I had a car wreck client who had had some testing done at a lab. The lab charged $25 for the records. I assumed that for that price I would get a sheaf of papers. But when I opened the envelope from the lab, it only had two pages of medical records. And to add insult to injury, the laboratory had copied the letters I had sent asking for the records and charged me $.75 per page to give me copies of my own letters -- as if my letters simply requesting a copy of the client's medical records were part of the client's records themselves!

In car accident or personal injury cases, the high cost of the records can seriously eat into the amount the client can collect from the insurance company. In medical malpractice cases, lawyers have trouble determining whether a case is even valid because the documents that would answer the question are so extraordinarily expensive.

In Georgia, however, the legislature has given hospital and doctors a legal right to charge that much:

"The party requesting the patient's records shall be responsible to the provider for the costs of copying and mailing the patient's record.
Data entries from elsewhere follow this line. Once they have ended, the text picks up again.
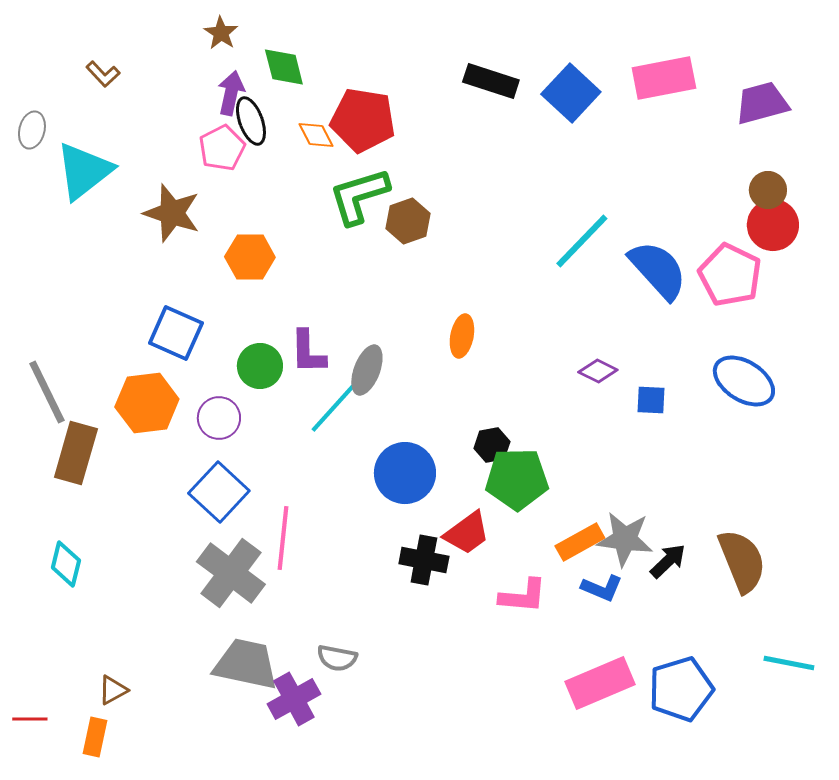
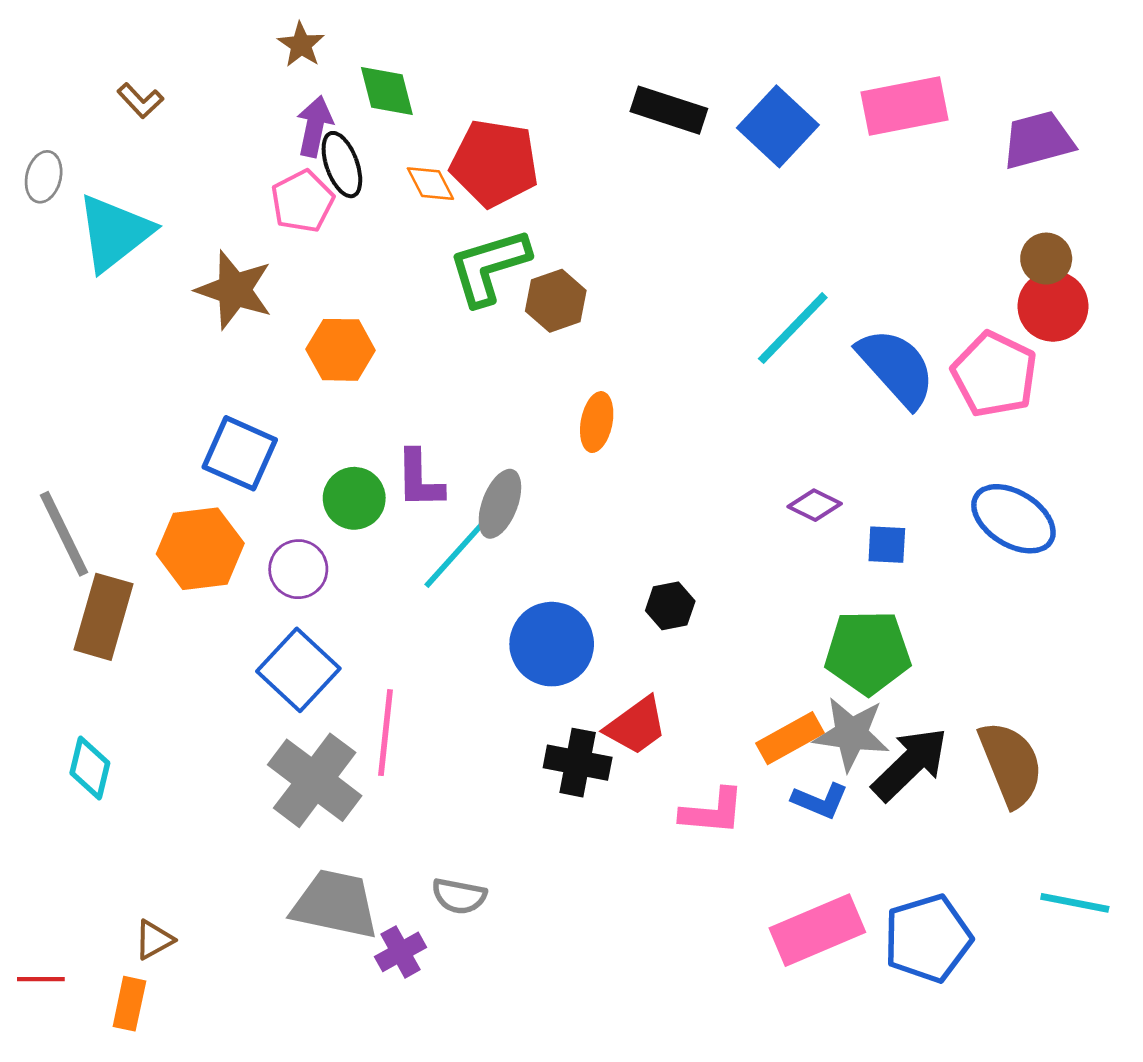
orange ellipse: (462, 336) -> (597, 422), moved
green pentagon: (517, 479) -> (868, 652), moved
black arrow: (668, 561) -> (910, 764), size x1.6
purple cross: (294, 699) -> (400, 952), size x0.7

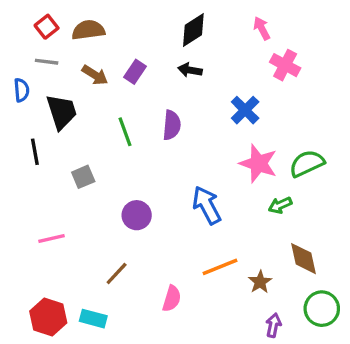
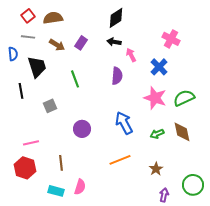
pink arrow: (262, 28) -> (131, 55), moved
blue cross: (245, 110) -> (159, 67), moved
purple semicircle: (172, 125) -> (117, 76), moved
green arrow: (280, 205) -> (157, 134), moved
brown diamond: (303, 259) -> (182, 132), moved
orange line: (220, 267) -> (120, 160), moved
brown line: (117, 274) -> (61, 163), moved, turned -49
pink semicircle: (172, 299) -> (80, 187), moved
red hexagon: (48, 317) -> (25, 168), moved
A charge of up to $20.00 may be collected for search, retrieval, and other direct administrative costs related to compliance with the request under this chapter. A fee for certifying the medical records may also be charged not to exceed $7.50 for each record certified. The actual cost of postage incurred in mailing the requested records may also be charged. In addition, copying costs for a record which is in paper form shall not exceed $.75 per page for the first 20 pages of the patient's records which are copied; $.65 per page for pages 21 through 100; and $.50 for each page copied in excess of 100 pages. All of the fees allowed by this Code section may be adjusted annually in accordance with the medical component of the consumer price index."

O.C.G.A. § 31-33-3(a).

So, under Georgia law, the doctor can charge $20, right off the bat, even if he only has one page of records. Then the doctor or hospital can charge $.75 for every page for the next 20. And even though everyone knows you could go to Kinko's and get a copy for $.10, the charge never drops below $.50 a page.

That's crazy. If anything, making copies today is cheaper than it ever has been because most hospitals have their records on computer, ready to print out. The law in this area is not only unfair, but unrealistic and unnecessary. The Georgia legislature needs to rethink the law on charging for medical records.